I know, intellectually, that’s it’s not doing nothing. I know that in those gaps, those moments of waiting and doing nothing, the best parts of parenting happen. Just being there, watching the t-ball game. Reading to Irene and Mary while we wait. Playing ball with the kids. Walking places! We do our best talking when we’re walking and driving places. It’s just so hard to be in that moment when I’m constantly rifling through a never-ending To Do list in my head. It feels like I’m doing nothing and I don’t have time for nothing!

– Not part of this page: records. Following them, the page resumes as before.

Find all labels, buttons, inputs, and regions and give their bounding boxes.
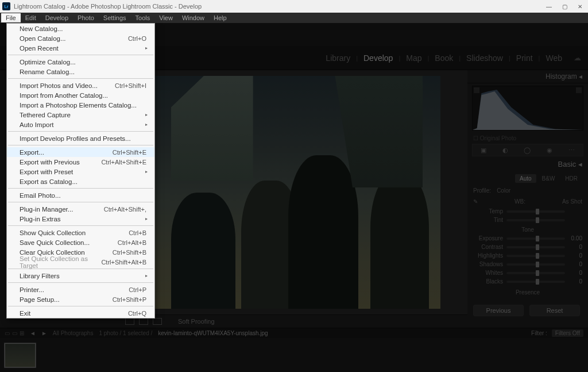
maximize-icon[interactable]: ▢ bbox=[562, 3, 567, 10]
previous-button[interactable]: Previous bbox=[473, 305, 524, 316]
reference-view-icon[interactable] bbox=[153, 318, 162, 325]
center-toolbar: Soft Proofing bbox=[121, 315, 467, 328]
profile-select[interactable]: Color bbox=[497, 187, 510, 194]
menu-develop[interactable]: Develop bbox=[41, 13, 73, 22]
more-tools-icon[interactable]: ⋯ bbox=[568, 147, 575, 154]
shadow-clip-icon[interactable] bbox=[474, 87, 479, 93]
minimize-icon[interactable]: — bbox=[546, 3, 552, 10]
menu-item[interactable]: Export with Preset▸ bbox=[7, 167, 154, 177]
heal-tool-icon[interactable]: ◐ bbox=[502, 147, 508, 154]
histogram-header[interactable]: Histogram ◂ bbox=[467, 70, 588, 83]
histogram[interactable] bbox=[472, 86, 583, 131]
eyedropper-icon[interactable]: ✎ bbox=[473, 198, 478, 205]
menu-file[interactable]: File bbox=[1, 13, 21, 22]
filmstrip[interactable] bbox=[0, 338, 588, 372]
menu-item[interactable]: Auto Import▸ bbox=[7, 120, 154, 129]
right-panel: Histogram ◂ ☐ Original Photo ▣ ◐ ◯ ◉ ⋯ B… bbox=[467, 70, 588, 328]
menu-item[interactable]: Plug-in Extras▸ bbox=[7, 214, 154, 224]
basic-panel-header[interactable]: Basic ◂ bbox=[467, 156, 588, 172]
temp-slider[interactable]: Temp bbox=[467, 207, 588, 216]
highlight-clip-icon[interactable] bbox=[576, 87, 582, 93]
menu-item[interactable]: Open Recent▸ bbox=[7, 43, 154, 53]
filename-label: kevin-laminto-qWUTM4IXA5Y-unsplash.jpg bbox=[158, 330, 268, 336]
tool-strip: ▣ ◐ ◯ ◉ ⋯ bbox=[472, 144, 583, 156]
menu-item[interactable]: Show Quick CollectionCtrl+B bbox=[7, 228, 154, 237]
crop-tool-icon[interactable]: ▣ bbox=[481, 147, 486, 154]
highlights-slider[interactable]: Highlights0 bbox=[467, 251, 588, 260]
titlebar: Lr Lightroom Catalog - Adobe Photoshop L… bbox=[0, 0, 588, 13]
before-after-icon[interactable] bbox=[139, 318, 148, 325]
loupe-view-icon[interactable] bbox=[125, 318, 134, 325]
module-slideshow[interactable]: Slideshow bbox=[463, 53, 506, 63]
shadows-slider[interactable]: Shadows0 bbox=[467, 260, 588, 269]
whites-slider[interactable]: Whites0 bbox=[467, 269, 588, 277]
source-label[interactable]: All Photographs bbox=[53, 330, 94, 336]
thumbnail[interactable] bbox=[5, 343, 36, 367]
module-book[interactable]: Book bbox=[431, 53, 457, 63]
menu-item[interactable]: Import Develop Profiles and Presets... bbox=[7, 133, 154, 143]
menu-item[interactable]: Page Setup...Ctrl+Shift+P bbox=[7, 294, 154, 304]
hdr-button[interactable]: HDR bbox=[560, 174, 582, 183]
menu-item[interactable]: Import Photos and Video...Ctrl+Shift+I bbox=[7, 80, 154, 90]
menu-settings[interactable]: Settings bbox=[99, 13, 131, 22]
menu-item[interactable]: Printer...Ctrl+P bbox=[7, 285, 154, 294]
menu-edit[interactable]: Edit bbox=[21, 13, 41, 22]
nav-back-icon[interactable]: ◄ bbox=[30, 330, 36, 336]
menu-item[interactable]: Rename Catalog... bbox=[7, 67, 154, 76]
menu-photo[interactable]: Photo bbox=[73, 13, 99, 22]
module-library[interactable]: Library bbox=[322, 53, 354, 63]
cloud-sync-icon[interactable]: ☁ bbox=[574, 53, 581, 62]
bw-button[interactable]: B&W bbox=[537, 174, 560, 183]
profile-label: Profile: bbox=[473, 187, 491, 194]
treatment-row: Auto B&W HDR bbox=[467, 172, 588, 185]
menu-item[interactable]: New Catalog... bbox=[7, 24, 154, 33]
menu-item[interactable]: Export...Ctrl+Shift+E bbox=[7, 147, 154, 157]
menu-item[interactable]: Optimize Catalog... bbox=[7, 57, 154, 67]
mask-tool-icon[interactable]: ◯ bbox=[524, 147, 531, 154]
module-develop[interactable]: Develop bbox=[360, 53, 396, 63]
filter-label: Filter : bbox=[531, 330, 547, 336]
menu-item[interactable]: Email Photo... bbox=[7, 190, 154, 200]
menu-item[interactable]: ExitCtrl+Q bbox=[7, 308, 154, 318]
menu-item[interactable]: Plug-in Manager...Ctrl+Alt+Shift+, bbox=[7, 204, 154, 214]
menu-item[interactable]: Library Filters▸ bbox=[7, 271, 154, 281]
menu-item[interactable]: Open Catalog...Ctrl+O bbox=[7, 33, 154, 43]
wb-select[interactable]: As Shot bbox=[562, 198, 582, 205]
menu-tools[interactable]: Tools bbox=[131, 13, 155, 22]
auto-button[interactable]: Auto bbox=[515, 174, 536, 183]
menu-item[interactable]: Export with PreviousCtrl+Alt+Shift+E bbox=[7, 157, 154, 167]
nav-fwd-icon[interactable]: ► bbox=[41, 330, 47, 336]
filters-off-button[interactable]: Filters Off bbox=[552, 329, 583, 337]
count-label: 1 photo / 1 selected / bbox=[99, 330, 152, 336]
second-window-icon[interactable]: ▭ bbox=[12, 330, 17, 336]
exposure-slider[interactable]: Exposure0.00 bbox=[467, 234, 588, 243]
profile-row: Profile: Color bbox=[467, 185, 588, 196]
close-icon[interactable]: ✕ bbox=[578, 3, 582, 10]
contrast-slider[interactable]: Contrast0 bbox=[467, 243, 588, 251]
tint-slider[interactable]: Tint bbox=[467, 216, 588, 224]
grid-shortcut-icon[interactable]: ⊞ bbox=[20, 330, 24, 336]
menu-help[interactable]: Help bbox=[209, 13, 231, 22]
presence-label: Presence bbox=[467, 286, 588, 299]
menu-item[interactable]: Export as Catalog... bbox=[7, 177, 154, 186]
menu-window[interactable]: Window bbox=[177, 13, 209, 22]
menu-view[interactable]: View bbox=[154, 13, 177, 22]
image-preview[interactable] bbox=[121, 70, 467, 315]
blacks-slider[interactable]: Blacks0 bbox=[467, 277, 588, 286]
module-web[interactable]: Web bbox=[542, 53, 566, 63]
reset-button[interactable]: Reset bbox=[529, 305, 580, 316]
wb-label: WB: bbox=[514, 198, 525, 205]
filmstrip-info-bar: ▭ ▭ ⊞ ◄ ► All Photographs 1 photo / 1 se… bbox=[0, 328, 588, 338]
original-photo-label: ☐ Original Photo bbox=[467, 133, 588, 144]
menu-item[interactable]: Import from Another Catalog... bbox=[7, 90, 154, 100]
soft-proofing-toggle[interactable]: Soft Proofing bbox=[178, 318, 215, 325]
menu-item[interactable]: Save Quick Collection...Ctrl+Alt+B bbox=[7, 237, 154, 247]
redeye-tool-icon[interactable]: ◉ bbox=[547, 147, 552, 154]
module-print[interactable]: Print bbox=[513, 53, 536, 63]
module-map[interactable]: Map bbox=[403, 53, 425, 63]
main-window-icon[interactable]: ▭ bbox=[5, 330, 10, 336]
menubar: FileEditDevelopPhotoSettingsToolsViewWin… bbox=[0, 13, 588, 23]
menu-item[interactable]: Import a Photoshop Elements Catalog... bbox=[7, 100, 154, 110]
menu-item[interactable]: Tethered Capture▸ bbox=[7, 110, 154, 120]
window-title: Lightroom Catalog - Adobe Photoshop Ligh… bbox=[14, 3, 202, 10]
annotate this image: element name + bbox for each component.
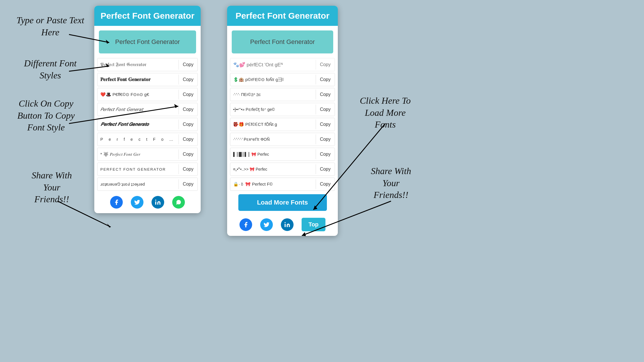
font-row-r7: ¤„•°̈•..>> 🎀 Perfec Copy [230, 163, 335, 176]
font-row-r6: ▌║█║▌║ 🎀 Perfec Copy [230, 148, 335, 161]
copy-btn-r1[interactable]: Copy [316, 75, 335, 84]
font-row-r8: 🔒·🕯 🎀 Perfect F© Copy [230, 178, 335, 191]
copy-btn-r4[interactable]: Copy [316, 120, 335, 129]
social-bar-left [94, 192, 201, 213]
font-text-r8: 🔒·🕯 🎀 Perfect F© [230, 179, 316, 189]
panel-right: Perfect Font Generator Perfect Font Gene… [227, 6, 338, 236]
whatsapp-icon-left[interactable] [172, 196, 185, 209]
annotation-copy-button: Click On CopyButton To CopyFont Style [6, 98, 86, 134]
copy-btn-3[interactable]: Copy [179, 90, 198, 99]
panel-left-header: Perfect Font Generator [94, 6, 201, 26]
text-input-display-right[interactable]: Perfect Font Generator [232, 30, 333, 53]
font-text-r0: 🐾💕 pérfECt 'Ont gEᴺ [230, 59, 316, 70]
font-text-r7: ¤„•°̈•..>> 🎀 Perfec [230, 165, 316, 174]
copy-btn-r6[interactable]: Copy [316, 149, 335, 159]
annotation-share-left: Share WithYourFriends!! [17, 170, 86, 205]
font-text-3: ❤️🎩 P€ff€©⊙ F⊙n⊙ g€ [97, 90, 179, 99]
annotation-load-more: Click Here ToLoad MoreFonts [345, 95, 425, 131]
font-row-r4: 👺🎁 PƐf©ƐCT fÕÑt g Copy [230, 118, 335, 131]
font-text-6: P e r f e c t F o n t [97, 135, 179, 144]
linkedin-icon-right[interactable] [281, 218, 294, 231]
font-row-r3: •]••°'•» Pɛrfe©ṯ fo⁺ ge© Copy [230, 103, 335, 116]
copy-btn-4[interactable]: Copy [179, 105, 198, 114]
annotation-share-right: Share WithYourFriends!! [354, 165, 428, 201]
font-row-6: P e r f e c t F o n t Copy [97, 133, 198, 146]
font-text-4: 𝘗𝘦𝘳𝘧𝘦𝘤𝘵 𝘍𝘰𝘯𝘵 𝘎𝘦𝘯𝘦𝘳𝘢𝘵 [97, 104, 179, 115]
twitter-icon-left[interactable] [131, 196, 143, 209]
font-row-2: 𝐏𝐞𝐫𝐟𝐞𝐜𝐭 𝐅𝐨𝐧𝐭 𝐆𝐞𝐧𝐞𝐫𝐚𝐭𝐨𝐫 Copy [97, 73, 198, 86]
font-text-r5: ·'·'·'·'·' PɛяᵉeΠτ ΦOÑ [230, 135, 316, 144]
font-row-1: 𝔓𝔢𝔯𝔣𝔢𝔠𝔱 𝔉𝔬𝔫𝔱 𝔊𝔢𝔫𝔢𝔯𝔞𝔱𝔬𝔯 Copy [97, 58, 198, 71]
copy-btn-7[interactable]: Copy [179, 149, 198, 159]
input-text: Perfect Font Generator [115, 38, 180, 46]
text-input-display[interactable]: Perfect Font Generator [99, 30, 196, 53]
copy-btn-8[interactable]: Copy [179, 164, 198, 174]
copy-btn-r0[interactable]: Copy [316, 60, 335, 70]
font-row-r1: 💲🏨 p©rFE©⊙ foÑτ ƍ彐l Copy [230, 73, 335, 86]
svg-point-1 [285, 222, 286, 223]
copy-btn-9[interactable]: Copy [179, 179, 198, 189]
top-button[interactable]: Top [302, 218, 325, 231]
font-row-3: ❤️🎩 P€ff€©⊙ F⊙n⊙ g€ Copy [97, 88, 198, 101]
svg-point-0 [155, 200, 156, 201]
font-text-9: ɹoʇɐɹǝuǝ⅁ ʇuoℲ ʇɔǝɟɹǝd [97, 180, 179, 189]
font-row-5: 𝙋𝙚𝙧𝙛𝙚𝙘𝙩 𝙁𝙤𝙣𝙩 𝙂𝙚𝙣𝙚𝙧𝙖𝙩𝙤 Copy [97, 118, 198, 131]
font-text-r4: 👺🎁 PƐf©ƐCT fÕÑt g [230, 120, 316, 129]
copy-btn-r8[interactable]: Copy [316, 179, 335, 189]
font-row-8: PERFECT FONT GENERATOR Copy [97, 163, 198, 176]
font-row-4: 𝘗𝘦𝘳𝘧𝘦𝘤𝘵 𝘍𝘰𝘯𝘵 𝘎𝘦𝘯𝘦𝘳𝘢𝘵 Copy [97, 103, 198, 116]
font-text-r6: ▌║█║▌║ 🎀 Perfec [230, 150, 316, 159]
copy-btn-r7[interactable]: Copy [316, 164, 335, 174]
copy-btn-r2[interactable]: Copy [316, 90, 335, 99]
copy-btn-6[interactable]: Copy [179, 134, 198, 144]
font-text-r1: 💲🏨 p©rFE©⊙ foÑτ ƍ彐l [230, 75, 316, 85]
font-row-r2: ·'·'·'· ΠEr©𝔉ᵃ 𝔉c Copy [230, 88, 335, 101]
panel-left: Perfect Font Generator Perfect Font Gene… [94, 6, 201, 213]
copy-btn-5[interactable]: Copy [179, 120, 198, 129]
social-bar-right: Top [227, 214, 338, 236]
font-row-7: * 🐺 𝑃𝑒𝑟𝑓𝑒𝑐𝑡 𝐹𝑜𝑛𝑡 𝐺𝑒𝑟 Copy [97, 148, 198, 161]
font-text-1: 𝔓𝔢𝔯𝔣𝔢𝔠𝔱 𝔉𝔬𝔫𝔱 𝔊𝔢𝔫𝔢𝔯𝔞𝔱𝔬𝔯 [97, 59, 179, 70]
input-text-right: Perfect Font Generator [250, 38, 315, 46]
annotation-type-paste: Type or Paste TextHere [12, 14, 89, 38]
facebook-icon-left[interactable] [110, 196, 123, 209]
facebook-icon-right[interactable] [239, 218, 252, 231]
load-more-button[interactable]: Load More Fonts [238, 194, 327, 211]
panel-right-header: Perfect Font Generator [227, 6, 338, 26]
copy-btn-1[interactable]: Copy [179, 60, 198, 70]
font-text-2: 𝐏𝐞𝐫𝐟𝐞𝐜𝐭 𝐅𝐨𝐧𝐭 𝐆𝐞𝐧𝐞𝐫𝐚𝐭𝐨𝐫 [97, 74, 179, 85]
linkedin-icon-left[interactable] [152, 196, 164, 209]
svg-marker-9 [107, 224, 111, 228]
font-row-r5: ·'·'·'·'·' PɛяᵉeΠτ ΦOÑ Copy [230, 133, 335, 146]
twitter-icon-right[interactable] [260, 218, 273, 231]
font-text-5: 𝙋𝙚𝙧𝙛𝙚𝙘𝙩 𝙁𝙤𝙣𝙩 𝙂𝙚𝙣𝙚𝙧𝙖𝙩𝙤 [97, 119, 179, 130]
copy-btn-r3[interactable]: Copy [316, 105, 335, 114]
font-text-8: PERFECT FONT GENERATOR [97, 165, 179, 174]
font-text-7: * 🐺 𝑃𝑒𝑟𝑓𝑒𝑐𝑡 𝐹𝑜𝑛𝑡 𝐺𝑒𝑟 [97, 149, 179, 159]
copy-btn-r5[interactable]: Copy [316, 134, 335, 144]
font-text-r3: •]••°'•» Pɛrfe©ṯ fo⁺ ge© [230, 105, 316, 114]
font-row-r0: 🐾💕 pérfECt 'Ont gEᴺ Copy [230, 58, 335, 71]
font-row-9: ɹoʇɐɹǝuǝ⅁ ʇuoℲ ʇɔǝɟɹǝd Copy [97, 178, 198, 191]
copy-btn-2[interactable]: Copy [179, 75, 198, 84]
font-text-r2: ·'·'·'· ΠEr©𝔉ᵃ 𝔉c [230, 90, 316, 99]
annotation-font-styles: Different FontStyles [12, 57, 89, 81]
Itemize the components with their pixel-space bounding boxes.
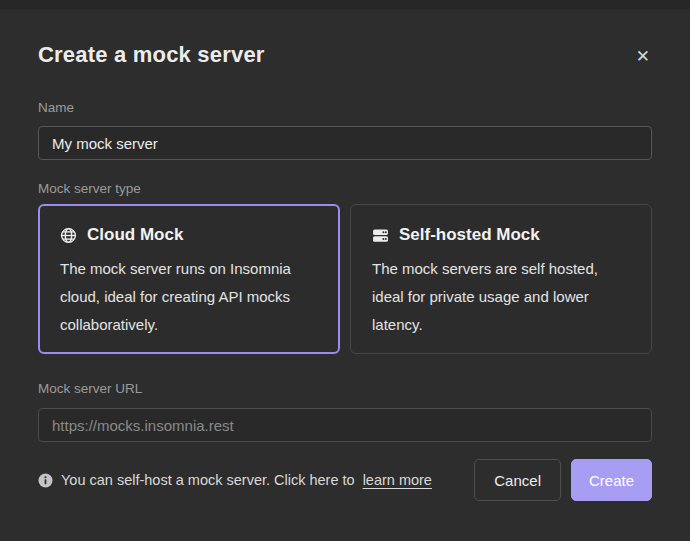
self-hosted-title-row: Self-hosted Mock xyxy=(372,225,630,245)
dialog-title: Create a mock server xyxy=(38,42,265,68)
server-icon xyxy=(372,227,389,244)
url-label: Mock server URL xyxy=(38,381,652,396)
dialog-actions: Cancel Create xyxy=(474,459,652,501)
hint-text: You can self-host a mock server. Click h… xyxy=(61,472,355,488)
name-label: Name xyxy=(38,100,652,115)
create-mock-server-dialog: Create a mock server ✕ Name Mock server … xyxy=(0,42,690,541)
learn-more-link[interactable]: learn more xyxy=(363,472,432,488)
cancel-button[interactable]: Cancel xyxy=(474,459,561,501)
globe-icon xyxy=(60,227,77,244)
self-hosted-mock-card[interactable]: Self-hosted Mock The mock servers are se… xyxy=(350,204,652,354)
mock-type-options: Cloud Mock The mock server runs on Insom… xyxy=(38,204,652,354)
info-icon xyxy=(38,473,53,488)
cloud-mock-title-row: Cloud Mock xyxy=(60,225,318,245)
cloud-mock-card[interactable]: Cloud Mock The mock server runs on Insom… xyxy=(38,204,340,354)
type-label: Mock server type xyxy=(38,181,652,196)
create-button[interactable]: Create xyxy=(571,459,652,501)
dialog-header: Create a mock server ✕ xyxy=(38,42,652,69)
dialog-footer: You can self-host a mock server. Click h… xyxy=(38,459,652,501)
self-hosted-mock-description: The mock servers are self hosted, ideal … xyxy=(372,255,630,339)
name-input[interactable] xyxy=(38,126,652,160)
mock-server-url-input[interactable] xyxy=(38,408,652,442)
cloud-mock-title: Cloud Mock xyxy=(87,225,183,245)
close-icon[interactable]: ✕ xyxy=(634,44,652,69)
self-host-hint: You can self-host a mock server. Click h… xyxy=(38,472,432,488)
self-hosted-mock-title: Self-hosted Mock xyxy=(399,225,540,245)
cloud-mock-description: The mock server runs on Insomnia cloud, … xyxy=(60,255,318,339)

I also know that this is magnified tenfold by the baby. So much of our at-home time is spent caring for an increasingly mobile and demanding baby. The half hour here, the twenty minutes there that I used to spend cleaning the kitchen, prepping dinner, folding laundry or even reading a magazine are no longer sufficient. Or, rather, I just don’t get those twenty or thirty uninterrupted minutes anymore. So what could be, should be and used to be a twenty minute job now takes an hour if it gets done at all. And then the sheer volume of chores and tasks and work to be done during naps and at night is just too much.

But babies grow up. In the blink of an eye Mary will be walking and talking and I will miss this babyhood. So this too shall pass and I shouldn’t wish it away before its time.

In the meantime, I need discipline and schedules and routines that work. I need organization. Please help a girl out. What are your best tips for organizing your time?